Search for the word "untuk" in the entries. Each line that holds it should be copied.

** Data extracts follows **

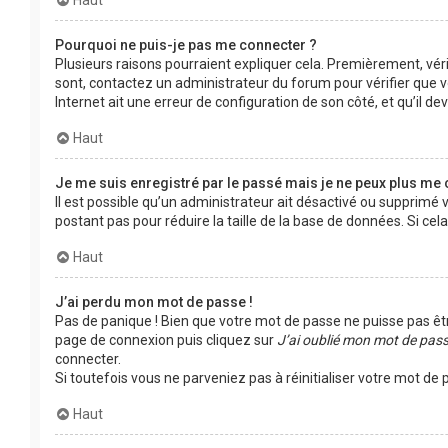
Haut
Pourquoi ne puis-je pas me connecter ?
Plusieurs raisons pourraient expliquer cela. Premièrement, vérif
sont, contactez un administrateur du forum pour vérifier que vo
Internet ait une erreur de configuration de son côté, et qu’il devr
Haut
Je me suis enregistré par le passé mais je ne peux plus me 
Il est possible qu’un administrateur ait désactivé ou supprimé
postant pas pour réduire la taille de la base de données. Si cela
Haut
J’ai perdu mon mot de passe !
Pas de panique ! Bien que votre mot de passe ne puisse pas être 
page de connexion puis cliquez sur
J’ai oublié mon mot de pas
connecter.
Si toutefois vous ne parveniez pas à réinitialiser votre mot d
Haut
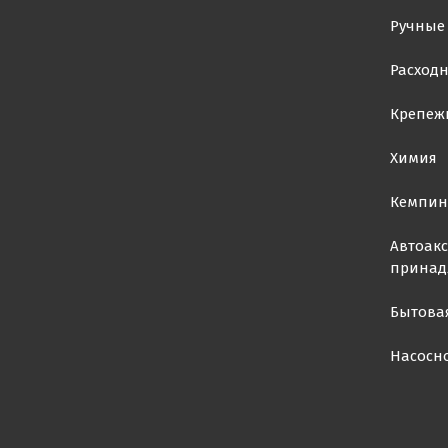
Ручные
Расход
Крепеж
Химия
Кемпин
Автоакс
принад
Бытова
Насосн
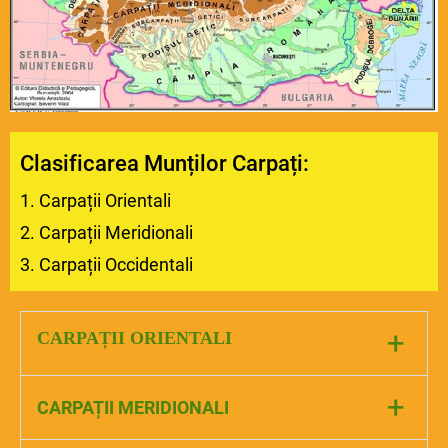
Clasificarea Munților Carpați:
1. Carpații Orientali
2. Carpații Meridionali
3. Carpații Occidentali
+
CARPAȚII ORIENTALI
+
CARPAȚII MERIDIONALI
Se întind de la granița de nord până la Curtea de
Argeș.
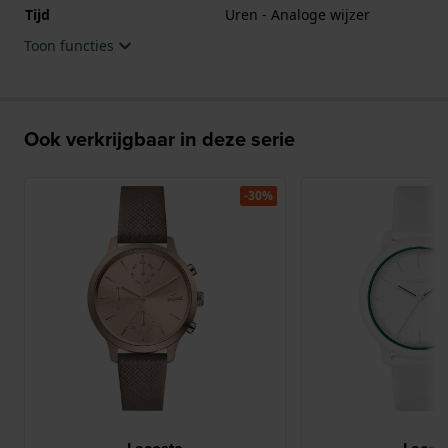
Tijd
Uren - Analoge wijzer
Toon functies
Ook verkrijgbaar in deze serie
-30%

** End of Data extracts **
** Data extracts follows **

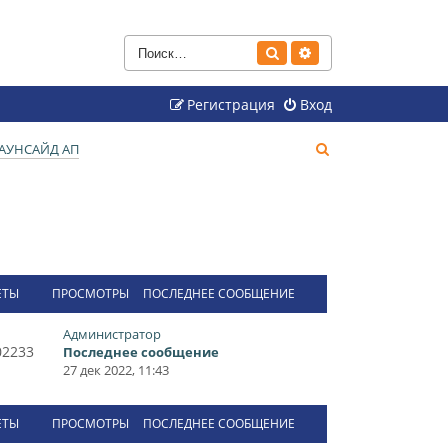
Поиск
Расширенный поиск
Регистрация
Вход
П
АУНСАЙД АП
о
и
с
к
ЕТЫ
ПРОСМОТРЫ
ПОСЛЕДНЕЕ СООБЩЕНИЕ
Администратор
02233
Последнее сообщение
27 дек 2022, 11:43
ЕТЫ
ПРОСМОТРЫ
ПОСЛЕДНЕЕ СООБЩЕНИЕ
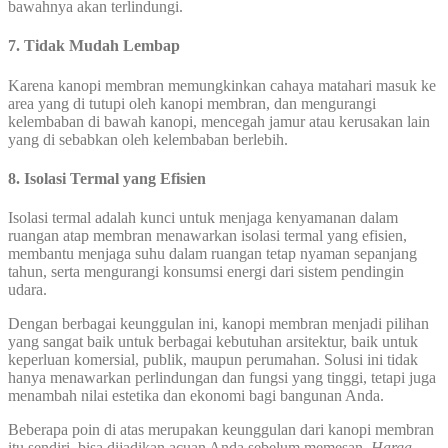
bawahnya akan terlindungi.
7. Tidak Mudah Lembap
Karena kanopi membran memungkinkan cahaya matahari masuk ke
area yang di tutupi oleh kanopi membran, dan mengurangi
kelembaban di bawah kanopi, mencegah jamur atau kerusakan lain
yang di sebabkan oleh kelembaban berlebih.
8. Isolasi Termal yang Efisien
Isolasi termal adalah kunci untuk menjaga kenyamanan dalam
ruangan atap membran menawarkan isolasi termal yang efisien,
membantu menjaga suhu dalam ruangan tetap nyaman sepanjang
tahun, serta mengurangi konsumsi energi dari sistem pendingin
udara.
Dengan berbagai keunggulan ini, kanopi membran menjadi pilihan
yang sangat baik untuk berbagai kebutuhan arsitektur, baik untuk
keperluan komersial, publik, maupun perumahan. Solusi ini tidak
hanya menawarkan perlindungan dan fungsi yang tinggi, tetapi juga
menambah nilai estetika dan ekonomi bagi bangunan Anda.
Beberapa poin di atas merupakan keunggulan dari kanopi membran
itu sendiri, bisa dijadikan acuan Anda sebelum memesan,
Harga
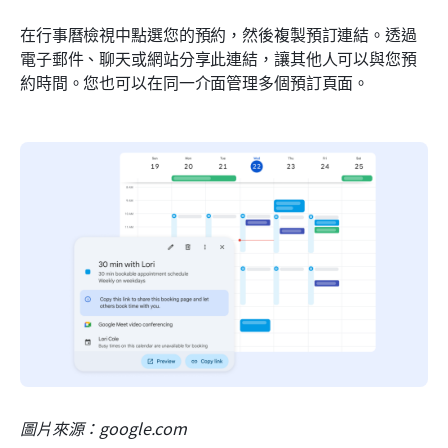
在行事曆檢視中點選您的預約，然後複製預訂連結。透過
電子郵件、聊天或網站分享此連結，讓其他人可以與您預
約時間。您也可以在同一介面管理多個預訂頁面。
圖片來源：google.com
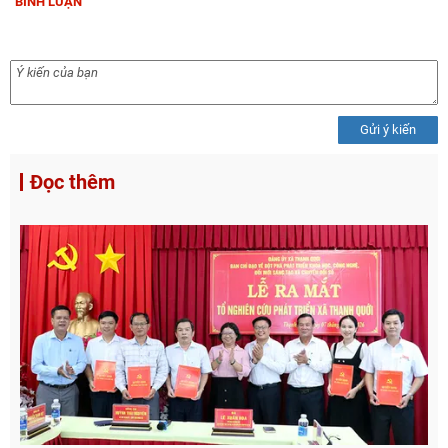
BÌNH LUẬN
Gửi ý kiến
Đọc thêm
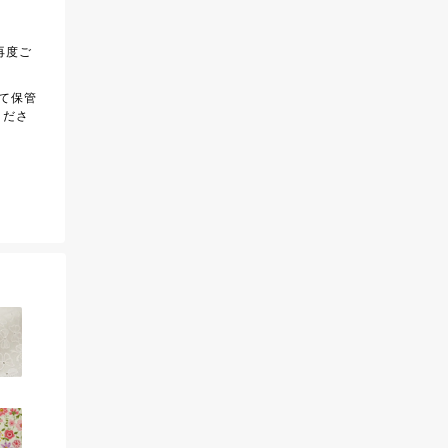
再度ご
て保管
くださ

** End of Data extracts **

- Result:
Isolasi termal adalah kunci untuk menjaga kenyamanan dalam
yang sangat baik untuk berbagai kebutuhan arsitektur, baik untuk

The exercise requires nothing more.